## [WHAT YOU WILL DO]
Lines with the word "Innovative": copy all of them from the entries below.

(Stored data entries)
┄┄┄┄┄┄

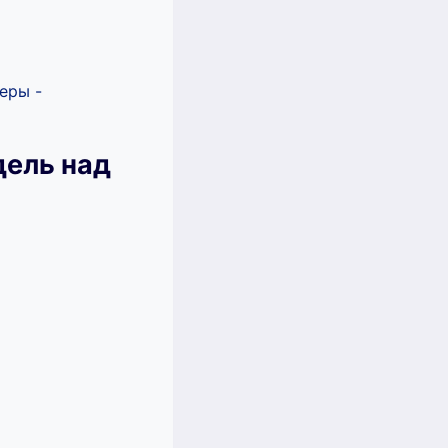
еры -
дель над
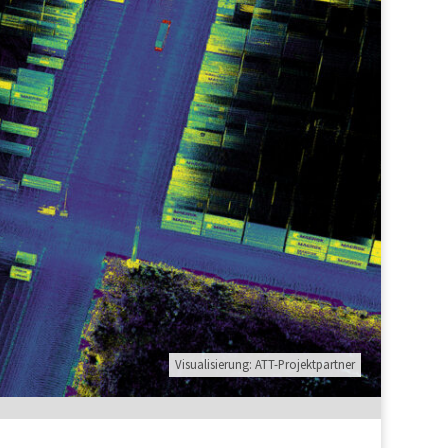
Visualisierung: ATT-Projektpartner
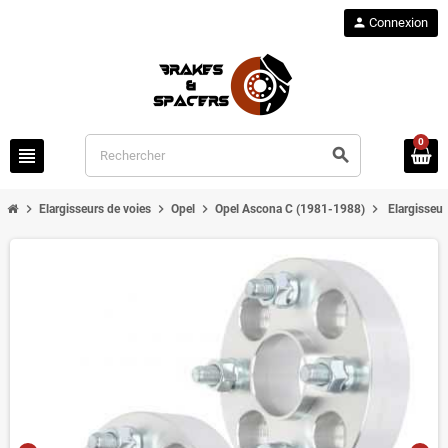
person
Connexion
0
view_headline
search
chevron_right
chevron_right
chevron_right
chevron_right
Elargisseurs de voies
Opel
Opel Ascona C (1981-1988)
Elargisseu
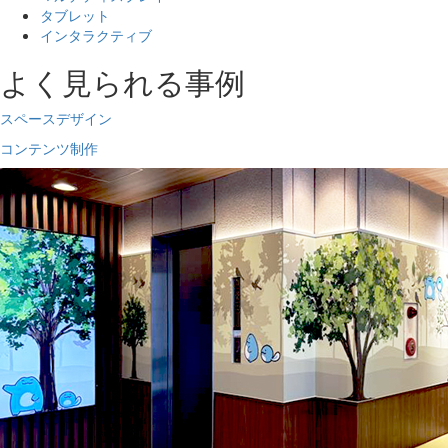
タブレット
インタラクティブ
よく見られる事例
スペースデザイン
コンテンツ制作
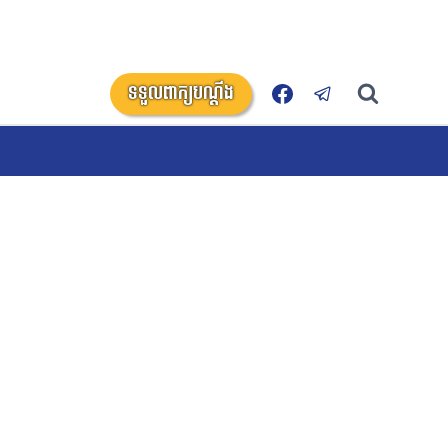
ទទួលពាក្យបណ្តឹង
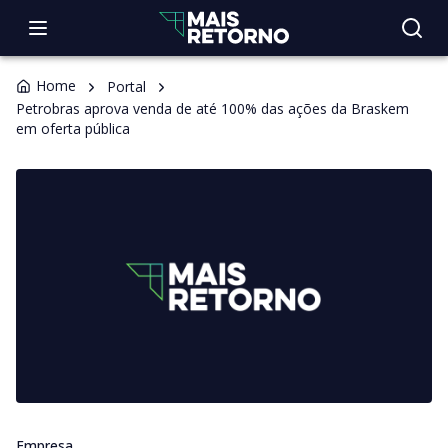
Home
Portal
Petrobras aprova venda de até 100% das ações da Braskem
em oferta pública
Empresa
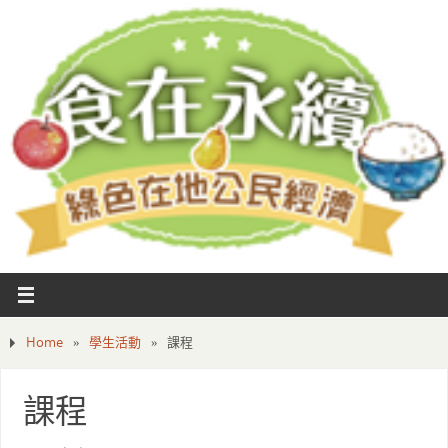
Home
»
學生活動
»
課程
課程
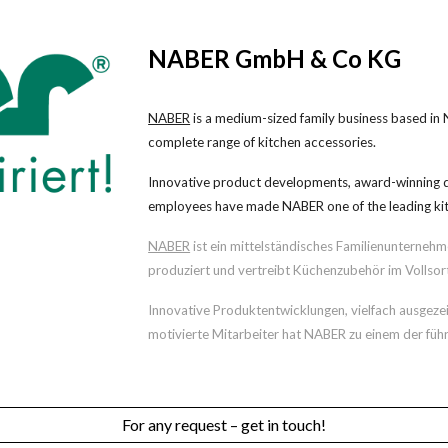
NABER GmbH & Co KG
NABER
is a medium-sized family business based in
complete range of kitchen accessories.
Innovative product developments, award-winning des
employees have made NABER one of the leading kitc
NABER
ist ein mittelständisches Familienunterneh
produziert und vertreibt Küchenzubehör im Vollsor
Innovative Produktentwicklungen, vielfach ausgeze
motivierte Mitarbeiter hat NABER zu einem der fü
For any request – get in touch!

┄┄┄┄┄┄

## [ANSWER FOR THE TASK]
Innovative product developments, award-winning des
Innovative Produktentwicklungen, vielfach ausgeze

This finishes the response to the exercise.